Exercise description: This task calls for every entry below to be repeated exactly.
§
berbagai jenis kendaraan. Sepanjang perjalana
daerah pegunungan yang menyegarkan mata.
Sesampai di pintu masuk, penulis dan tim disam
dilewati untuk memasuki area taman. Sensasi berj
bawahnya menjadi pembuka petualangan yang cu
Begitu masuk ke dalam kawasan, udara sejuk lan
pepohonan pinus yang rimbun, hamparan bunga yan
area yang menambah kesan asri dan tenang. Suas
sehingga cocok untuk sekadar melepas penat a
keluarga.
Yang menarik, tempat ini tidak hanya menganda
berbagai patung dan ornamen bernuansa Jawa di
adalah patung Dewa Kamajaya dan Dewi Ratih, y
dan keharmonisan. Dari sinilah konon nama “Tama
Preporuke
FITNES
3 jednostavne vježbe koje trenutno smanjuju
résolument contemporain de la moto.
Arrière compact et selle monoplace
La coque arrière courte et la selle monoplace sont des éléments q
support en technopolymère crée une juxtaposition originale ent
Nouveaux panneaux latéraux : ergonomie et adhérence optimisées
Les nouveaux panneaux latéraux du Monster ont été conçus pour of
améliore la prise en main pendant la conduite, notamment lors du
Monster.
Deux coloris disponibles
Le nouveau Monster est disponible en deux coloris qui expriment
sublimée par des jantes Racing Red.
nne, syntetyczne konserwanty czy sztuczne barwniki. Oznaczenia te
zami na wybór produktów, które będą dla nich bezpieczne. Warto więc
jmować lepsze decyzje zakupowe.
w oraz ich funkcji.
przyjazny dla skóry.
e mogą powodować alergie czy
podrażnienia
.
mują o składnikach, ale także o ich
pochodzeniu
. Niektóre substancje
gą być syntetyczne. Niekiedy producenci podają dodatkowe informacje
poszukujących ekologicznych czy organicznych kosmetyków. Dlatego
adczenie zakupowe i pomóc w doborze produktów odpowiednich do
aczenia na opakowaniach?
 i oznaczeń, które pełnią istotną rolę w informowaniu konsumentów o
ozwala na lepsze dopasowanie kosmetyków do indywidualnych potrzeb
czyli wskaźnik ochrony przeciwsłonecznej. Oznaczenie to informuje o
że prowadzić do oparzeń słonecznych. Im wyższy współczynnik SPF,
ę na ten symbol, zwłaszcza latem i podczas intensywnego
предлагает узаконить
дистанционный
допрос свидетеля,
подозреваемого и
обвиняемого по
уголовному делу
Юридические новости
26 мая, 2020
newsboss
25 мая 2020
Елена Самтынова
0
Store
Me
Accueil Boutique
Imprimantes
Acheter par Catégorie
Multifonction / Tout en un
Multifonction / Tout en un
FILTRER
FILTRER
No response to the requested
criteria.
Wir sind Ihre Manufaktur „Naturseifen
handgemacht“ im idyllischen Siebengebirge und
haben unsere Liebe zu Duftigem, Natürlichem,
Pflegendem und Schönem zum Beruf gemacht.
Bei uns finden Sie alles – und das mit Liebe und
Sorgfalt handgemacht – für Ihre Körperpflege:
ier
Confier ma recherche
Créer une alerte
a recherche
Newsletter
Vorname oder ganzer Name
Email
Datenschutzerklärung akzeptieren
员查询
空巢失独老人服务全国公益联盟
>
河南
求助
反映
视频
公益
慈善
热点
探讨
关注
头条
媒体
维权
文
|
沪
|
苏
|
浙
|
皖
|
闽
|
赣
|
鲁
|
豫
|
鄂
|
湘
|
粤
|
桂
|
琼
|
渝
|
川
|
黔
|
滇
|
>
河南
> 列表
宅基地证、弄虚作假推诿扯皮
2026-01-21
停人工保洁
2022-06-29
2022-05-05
§
Answer for the task:
berbagai jenis kendaraan. Sepanjang perjalana
daerah pegunungan yang menyegarkan mata.
Sesampai di pintu masuk, penulis dan tim disam
dilewati untuk memasuki area taman. Sensasi berj
bawahnya menjadi pembuka petualangan yang cu
Begitu masuk ke dalam kawasan, udara sejuk lan
pepohonan pinus yang rimbun, hamparan bunga yan
area yang menambah kesan asri dan tenang. Suas
sehingga cocok untuk sekadar melepas penat a
keluarga.
Yang menarik, tempat ini tidak hanya menganda
berbagai patung dan ornamen bernuansa Jawa di
adalah patung Dewa Kamajaya dan Dewi Ratih, y
dan keharmonisan. Dari sinilah konon nama “Tama
Preporuke
FITNES
3 jednostavne vježbe koje trenutno smanjuju
résolument contemporain de la moto.
Arrière compact et selle monoplace
La coque arrière courte et la selle monoplace sont des éléments q
support en technopolymère crée une juxtaposition originale ent
Nouveaux panneaux latéraux : ergonomie et adhérence optimisées
Les nouveaux panneaux latéraux du Monster ont été conçus pour of
améliore la prise en main pendant la conduite, notamment lors du
Monster.
Deux coloris disponibles
Le nouveau Monster est disponible en deux coloris qui expriment
sublimée par des jantes Racing Red.
nne, syntetyczne konserwanty czy sztuczne barwniki. Oznaczenia te
zami na wybór produktów, które będą dla nich bezpieczne. Warto więc
jmować lepsze decyzje zakupowe.
w oraz ich funkcji.
przyjazny dla skóry.
e mogą powodować alergie czy
podrażnienia
.
mują o składnikach, ale także o ich
pochodzeniu
. Niektóre substancje
gą być syntetyczne. Niekiedy producenci podają dodatkowe informacje
poszukujących ekologicznych czy organicznych kosmetyków. Dlatego
adczenie zakupowe i pomóc w doborze produktów odpowiednich do
aczenia na opakowaniach?
 i oznaczeń, które pełnią istotną rolę w informowaniu konsumentów o
ozwala na lepsze dopasowanie kosmetyków do indywidualnych potrzeb
czyli wskaźnik ochrony przeciwsłonecznej. Oznaczenie to informuje o
że prowadzić do oparzeń słonecznych. Im wyższy współczynnik SPF,
ę na ten symbol, zwłaszcza latem i podczas intensywnego
предлагает узаконить
дистанционный
допрос свидетеля,
подозреваемого и
обвиняемого по
уголовному делу
Юридические новости
26 мая, 2020
newsboss
25 мая 2020
Елена Самтынова
0
Store
Me
Accueil Boutique
Imprimantes
Acheter par Catégorie
Multifonction / Tout en un
Multifonction / Tout en un
FILTRER
FILTRER
No response to the requested
criteria.
Wir sind Ihre Manufaktur „Naturseifen
handgemacht“ im idyllischen Siebengebirge und
haben unsere Liebe zu Duftigem, Natürlichem,
Pflegendem und Schönem zum Beruf gemacht.
Bei uns finden Sie alles – und das mit Liebe und
Sorgfalt handgemacht – für Ihre Körperpflege:
ier
Confier ma recherche
Créer une alerte
a recherche
Newsletter
Vorname oder ganzer Name
Email
Datenschutzerklärung akzeptieren
员查询
空巢失独老人服务全国公益联盟
>
河南
求助
反映
视频
公益
慈善
热点
探讨
关注
头条
媒体
维权
文
|
沪
|
苏
|
浙
|
皖
|
闽
|
赣
|
鲁
|
豫
|
鄂
|
湘
|
粤
|
桂
|
琼
|
渝
|
川
|
黔
|
滇
|
>
河南
> 列表
宅基地证、弄虚作假推诿扯皮
2026-01-21
停人工保洁
2022-06-29
2022-05-05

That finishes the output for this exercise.